To keep blooming go to https://www.samhsa.gov/mental-health-awareness-month/toolkit and https://www.nami.org/get-involved/awareness-events/mental-health-awareness-month/ for activities in mental health synergy.

Synergy is “the interaction or cooperation of two or more organizations, substances, or other agents to produce a combined effect greater than the sum of their separate effects.” Springtime is an excellent time for all of us to move together in the growing of mental health for all.

Pearls of Peace (PoP) Quiz

289. When is a time in your life when you were wilting?

290. What did you do to re-bloom?    

Creativity Enhances Aging

I co-presented a workshop on Creative Engagement at the American Society on Aging conference in San Francisco last week. Research shows that older adults who participate in creative actions have improved cognition and proprioception, enhanced meaning in their life, reduced loneliness, and recognition/engagement in a social life. Creativity makes brains bloom!  

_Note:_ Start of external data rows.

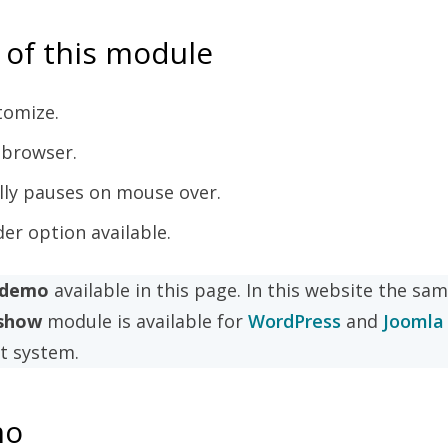
 of this module
tomize.
 browser.
lly pauses on mouse over.
r option available.
e demo
available in this page. In this website the sa
eshow
module is available for
WordPress
and
Joomla
 system.
mo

There were notable speakers on diverse topics, but I will highlight presentations focusing on aging brains. Maureen Nash, MD, assesses and treats behavioral disturbance in older adults with mental illness or dementia in Portland, OR, where she is Medical Director at Providence Elderplace. In 2020 she was named Clinician of the Year by the American Association for Geriatric Psychiatry.

Nash’s key points are encouraging for those who fear that aging is a down-facing dog pose in life with no possible upward movement. Here are takeaway notes from an award-winning psychiatry specialist:

  • It is possible to develop new synapses in older adulthood. While older adults have reduced speed in learning new information, their “bigger networks” and life experiences can lead to an increased ability for problem-solving.
  • The best way to provide dementia care is to identify an individual’s unmet physical and psychological needs. Match interventions to the reasons behind their behaviors. It is possible to foster resilience in older adults with dementia.

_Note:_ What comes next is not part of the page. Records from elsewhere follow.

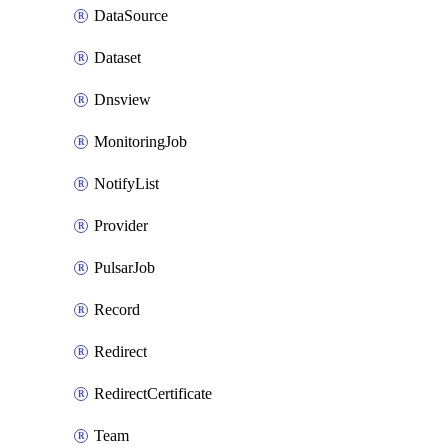
DataSource
Dataset
Dnsview
MonitoringJob
NotifyList
Provider
PulsarJob
Record
Redirect
RedirectCertificate
Team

Another session on the dementia journey focused on recovering resilience with music interventions (Vanderbilt University Music Research Institute). Music has roots in multiple branches in brains. One creative approach that includes individuals who are bed-ridden is to provide a small piano with wheels so that a pianist rolls into hospice settings, hospitals, memory centers, and rehabilitation spaces. It is important to get a playlist of familiar songs for each person. When some individuals no longer talk, they suddenly may sing along when a favorite song from their past returns them to an early memory.

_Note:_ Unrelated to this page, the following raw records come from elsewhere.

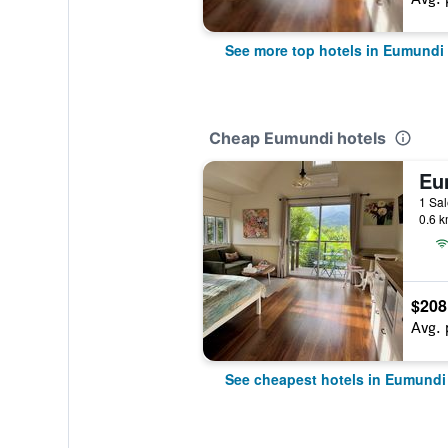
See more top hotels in Eumundi
Cheap Eumundi hotels
1 Sal
0.6 k
$208
Avg. 
See cheapest hotels in Eumundi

Julene Johnson, PhD, at University of California, San Francisco, believes in “waking up” a person with dementia. A previous flute major, Johnson imagines a world where everyone has access to music, but especially those with dementia. Her colleague, social worker Dan Cohen, founder of the nonprofit organization Music & Memory, has a Netflix documentary that is inspiring. Check out Alive Inside: A Story of Music and Memory, to see a joy-filled intervention: https://www.youtube.com/watch?v=x9IHUPamCB4

As stated in the documentary, “Music can be a back door into the mind.” What might happen if we extended more research and focus with this gateway to the inner branching of brains in caring for older adults instead of spending millions of dollars on medical prescriptions that many physicians admit are not game changers?

Kim McCoy Wade, Senior Advisor for Aging, Disability and Alzheimer’s (Office of California Governor), recommends that everyone participate in positive aging: “Give people an action. What is your pro-aging action?”

Pearls of Peace (PoP) Quiz

277. What music would make your personal playlist?

278. If you have musical talent, where might you volunteer to make brains bloom?